Sep 23, 2020 | by Dan Q. Dao | Condé Nast Traveler
By the end of the war in neighboring Vietnam, Laos was the most bombed country in history. In the following decades, thousands of Laotian refugees would settle in Texas, opening wats (temples), grocery stores, and dozens of strip-mall Laotian restaurants primarily in the Dallas area. Four decades later, Dallas is a bona fide Laotian food destination—and there’s no doubt that Lao food plays a big role in its current status as a food city after sitting in the shadow of Houston and Austin for years.

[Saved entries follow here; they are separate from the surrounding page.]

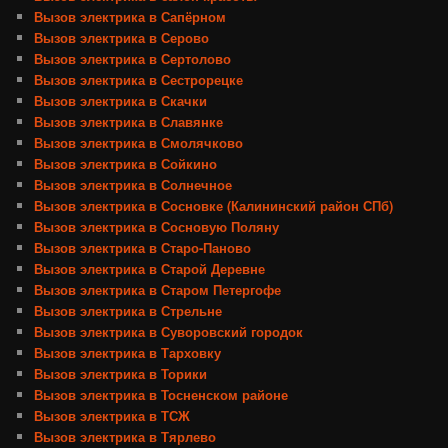
Вызов электрика в Сапёрном
Вызов электрика в Серово
Вызов электрика в Сертолово
Вызов электрика в Сестрорецке
Вызов электрика в Скачки
Вызов электрика в Славянке
Вызов электрика в Смолячково
Вызов электрика в Сойкино
Вызов электрика в Солнечное
Вызов электрика в Сосновке (Калининский район СПб)
Вызов электрика в Сосновую Поляну
Вызов электрика в Старо-Паново
Вызов электрика в Старой Деревне
Вызов электрика в Старом Петергофе
Вызов электрика в Стрельне
Вызов электрика в Суворовский городок
Вызов электрика в Тарховку
Вызов электрика в Торики
Вызов электрика в Тосненском районе
Вызов электрика в ТСЖ
Вызов электрика в Тярлево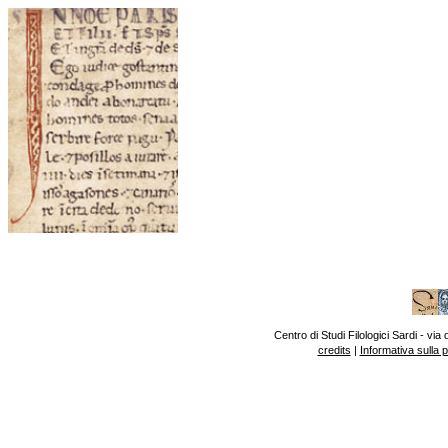
Centro di Studi Filologici Sardi - v
credits
|
Informativa sulla 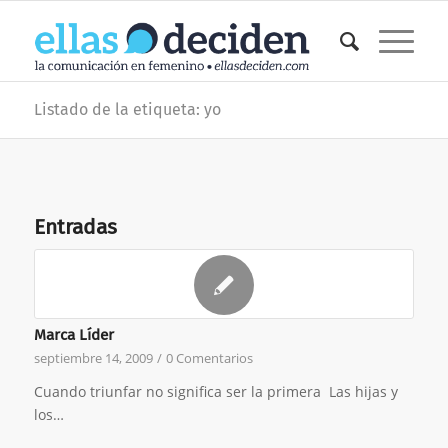
Listado de la etiqueta: yo
Entradas
Marca Líder
septiembre 14, 2009
/
0 Comentarios
Cuando triunfar no significa ser la primera Las hijas y
los…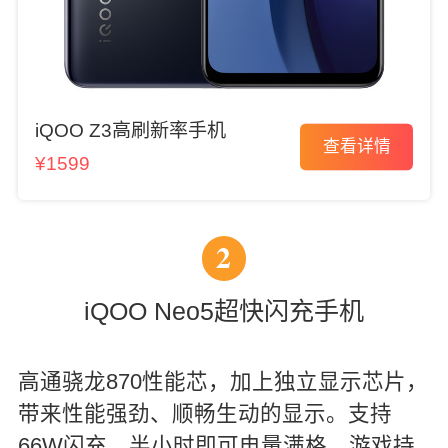
iQOO Z3高刷新率手机
查看详情
¥1599
2
iQOO Neo5超快闪充手机
高通骁龙870性能芯，加上独立显示芯片，
带来性能强劲、顺畅生动的显示。支持
66W闪充，半小时即可电量满格，游戏持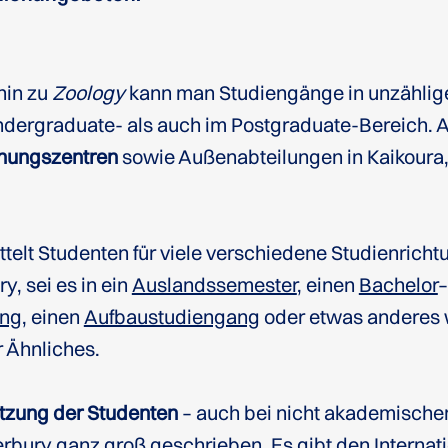
hin zu
Zoology
kann man Studiengänge in unzählig
ndergraduate- als auch im Postgraduate-Bereich. 
chungszentren
sowie Außenabteilungen in Kaikoura
telt Studenten für viele verschiedene Studienricht
y, sei es in ein
Auslandssemester
, einen
Bachelor
–
ang
, einen
Aufbaustudiengang
oder etwas anderes 
 Ähnliches.
tzung der Studenten
– auch bei nicht akademische
erbury ganz groß geschrieben. Es gibt den Internat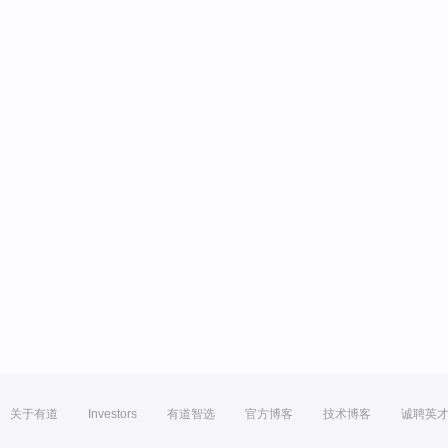
关于有道
Investors
有道智选
官方博客
技术博客
诚聘英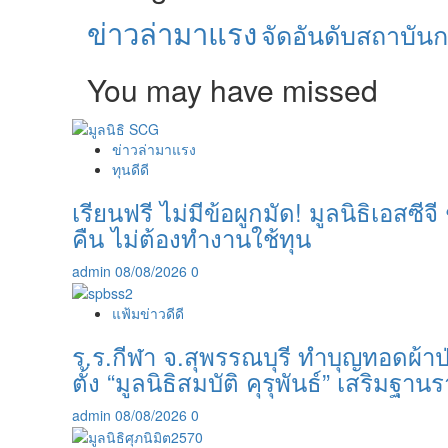
ข่าวล่ามาแรง
จัดอันดับสถาบัน
You may have missed
ข่าวล่ามาแรง
ทุนดีดี
เรียนฟรี ไม่มีข้อผูกมัด! มูลนิธิเอสซ
คืน ไม่ต้องทำงานใช้ทุน
admin
08/08/2026
0
แฟ้มข่าวดีดี
ร.ร.กีฬา จ.สุพรรณบุรี ทำบุญทอดผ้า
ตั้ง “มูลนิธิสมบัติ คุรุพันธ์” เสริมฐ
admin
08/08/2026
0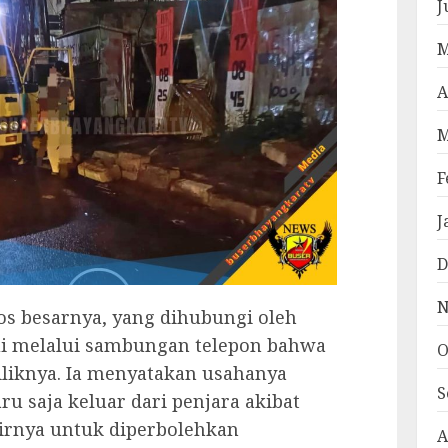
J
M
A
M
F
J
D
N
Bos besarnya, yang dihubungi oleh
i melalui sambungan telepon bahwa
O
iliknya. Ia menyatakan usahanya
S
u saja keluar dari penjara akibat
pirnya untuk diperbolehkan
A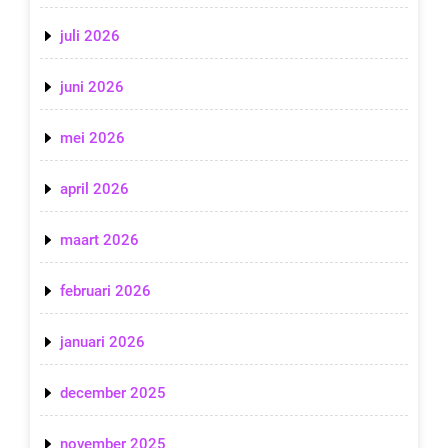
juli 2026
juni 2026
mei 2026
april 2026
maart 2026
februari 2026
januari 2026
december 2025
november 2025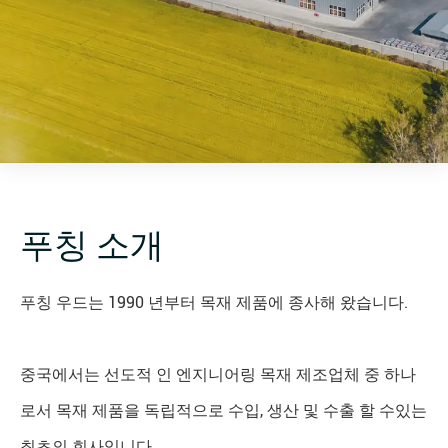
푸칭 소개
푸칭 우드는 1990 년부터 목재 제품에 종사해 왔습니다.
중국에서는 선도적 인 엔지니어링 목재 제조업체 중 하나
로서 목재 제품을 독립적으로 수입, 생산 및 수출 할 수있는
최초의 회사입니다.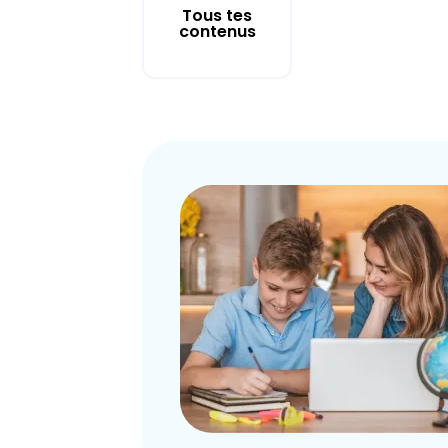
Tous tes
contenus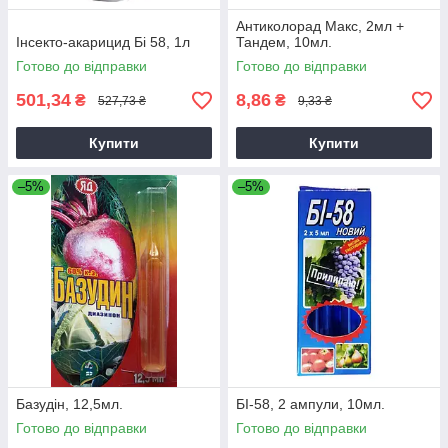
Антиколорад Макс, 2мл +
Інсекто-акарицид Бі 58, 1л
Тандем, 10мл.
Готово до відправки
Готово до відправки
501,34
8,86
₴
₴
527,73 ₴
9,33 ₴
Купити
Купити
–5%
–5%
Базудін, 12,5мл.
БІ-58, 2 ампули, 10мл.
Готово до відправки
Готово до відправки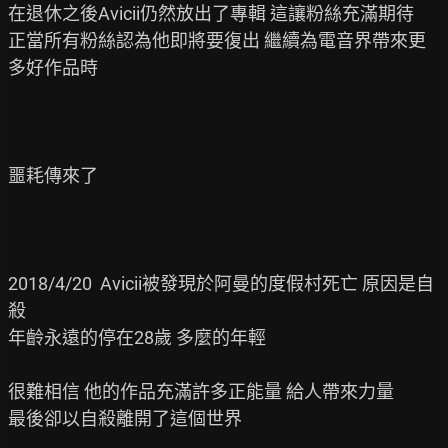
在退休之後Avicii仍然放出了專輯 這讓粉絲充滿期待

正當所有粉絲認為他即將要復出 繼續為電音界帶來更
多好作品時

噩耗傳來了

2018/4/20  Avicii被發現於阿曼的度假村死亡 原因是自
殺

年齡永遠的停在28歲 多麼的年輕

很難相信 他的作品充滿許多正能量 給人帶來力量

最後卻以自殺離開了這個世界
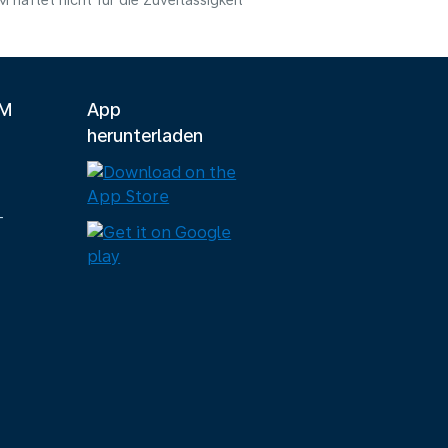
haftet nicht für die Zuverlässigkeit
LM
App
herunterladen
-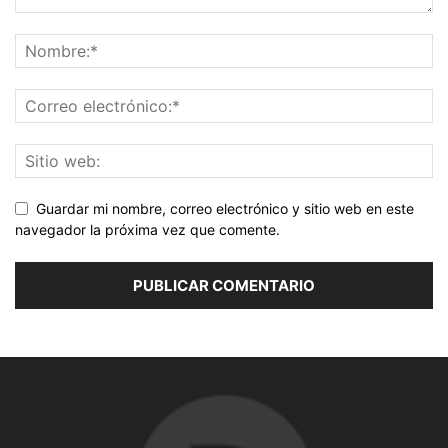
Guardar mi nombre, correo electrónico y sitio web en este
navegador la próxima vez que comente.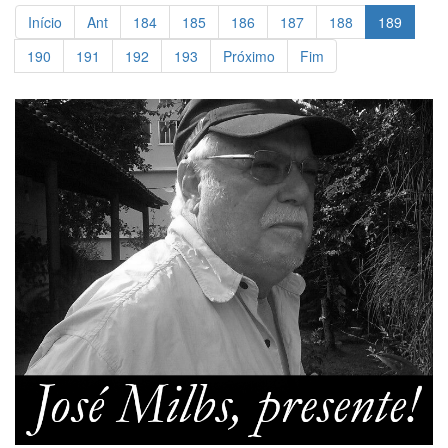
Início
Ant
184
185
186
187
188
189
190
191
192
193
Próximo
Fim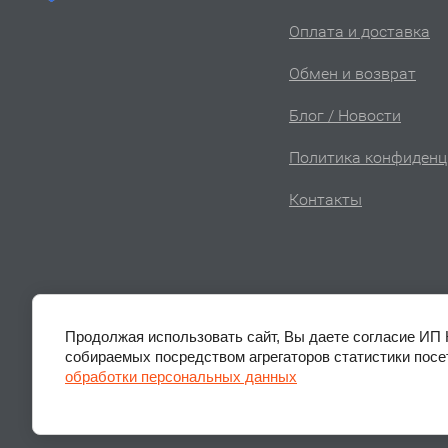
Оплата и доставка
Обмен и возврат
Блог / Новости
Политика конфиденц
Контакты
Продолжая использовать сайт, Вы даете согласие ИП 
собираемых посредством агрегаторов статистики посет
обработки персональных данных
Авторское право © 2010 - 2026 “АКВА АЙ”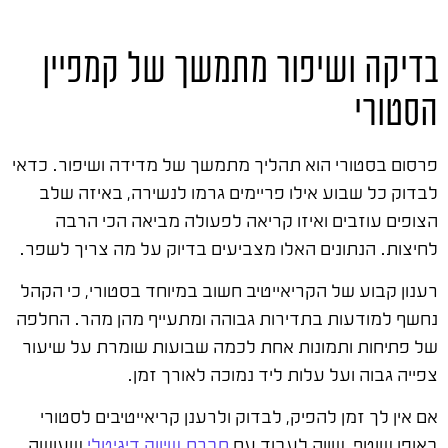
בדיקה ושיפור מתמשך של קמפיין
הסטורי
פרסום בסטורי הוא תהליך מתמשך של מדידה ושיפור. כדאי
לבדוק כל שבוע אילו פריימים גרמו לנשירה, באיזה שלב
הצופים עוזבים ואיזו קריאה לפעולה מביאה הכי הרבה
לחיצות. הנתונים האלו מצביעים בדיוק על מה צריך לשפר.
רענון קבוע של הקריאייטיב חשוב במיוחד בסטורי, כי הקהל
נחשף למודעות בתדירות גבוהה ומתעייף מהן מהר. החלפה
של פתיחות ותמונות אחת לכמה שבועות שומרת על שיעור
צפייה גבוה ועל עלות ליד נמוכה לאורך זמן.
אם אין לך זמן להפיק, לבדוק ולרענן קריאייטיבים לסטורי
באופן שוטף, שווה לעבוד עם
חברת שיווק דיגיטלי
שעושה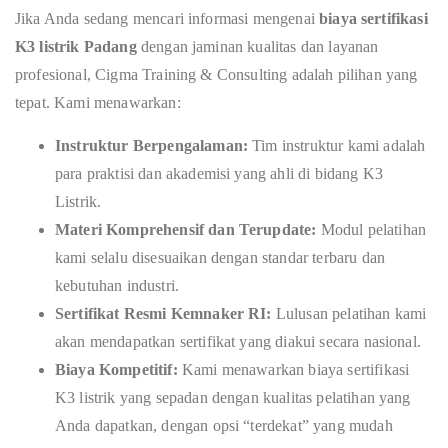
Jika Anda sedang mencari informasi mengenai
biaya sertifikasi
K3 listrik Padang
dengan jaminan kualitas dan layanan
profesional, Cigma Training & Consulting adalah pilihan yang
tepat. Kami menawarkan:
Instruktur Berpengalaman:
Tim instruktur kami adalah
para praktisi dan akademisi yang ahli di bidang K3
Listrik.
Materi Komprehensif dan Terupdate:
Modul pelatihan
kami selalu disesuaikan dengan standar terbaru dan
kebutuhan industri.
Sertifikat Resmi Kemnaker RI:
Lulusan pelatihan kami
akan mendapatkan sertifikat yang diakui secara nasional.
Biaya Kompetitif:
Kami menawarkan biaya sertifikasi
K3 listrik yang sepadan dengan kualitas pelatihan yang
Anda dapatkan, dengan opsi “terdekat” yang mudah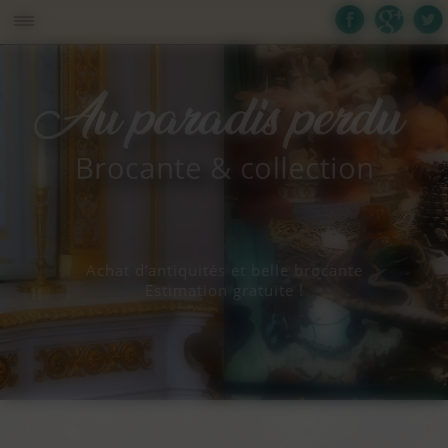
Panneau de gestion des cookies
Achat d’antiquités et belle brocante
Estimation gratuite !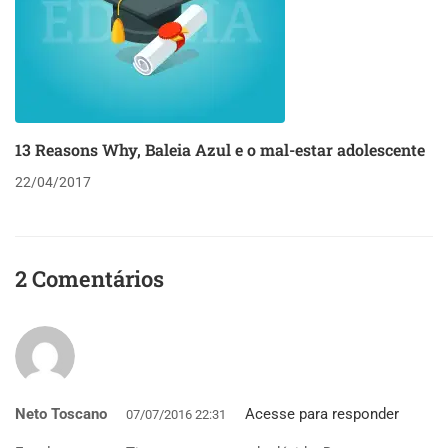
13 Reasons Why, Baleia Azul e o mal-estar adolescente
22/04/2017
2 Comentários
Neto Toscano
Acesse para responder
07/07/2016 22:31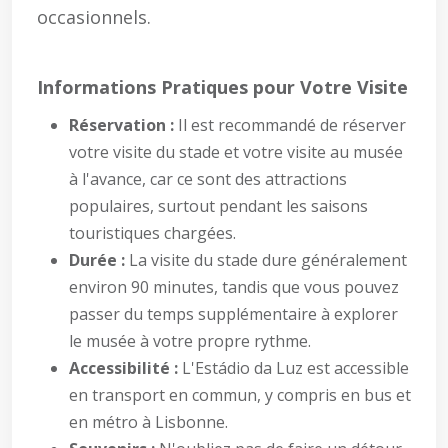
occasionnels.
Informations Pratiques pour Votre Visite
Réservation :
Il est recommandé de réserver
votre visite du stade et votre visite au musée
à l'avance, car ce sont des attractions
populaires, surtout pendant les saisons
touristiques chargées.
Durée :
La visite du stade dure généralement
environ 90 minutes, tandis que vous pouvez
passer du temps supplémentaire à explorer
le musée à votre propre rythme.
Accessibilité :
L'Estádio da Luz est accessible
en transport en commun, y compris en bus et
en métro à Lisbonne.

For all its bold flavors, which somewhat resemble those of northeastern Thai food, Lao food in Dallas has remained uncompromised for Western palates. At Sapp Sapp in downtown Irving, for example, you'll find the most common Lao noodle soups, like fiery boat noodles and the crimson-hued, fish-based kapoon. That said, Donny Sirisavath of East Dallas’s Khao Noodle Shop and other newcomers continue to push the boundaries of what constitutes Lao—and American—cuisine. At his restaurant, the tapioca rice noodles may still be made by hand the Lao way, but tripe chicharrones are 100 percent Texan.
Looking for more? Check out first-generation mainstays like Nalinh Market, the takeout-only Sabaidee, and Saap Lao Kitchen, the beloved Laotian flash-fried jerky company run by five family members, all spread across the Dallas–Fort Worth metroplex.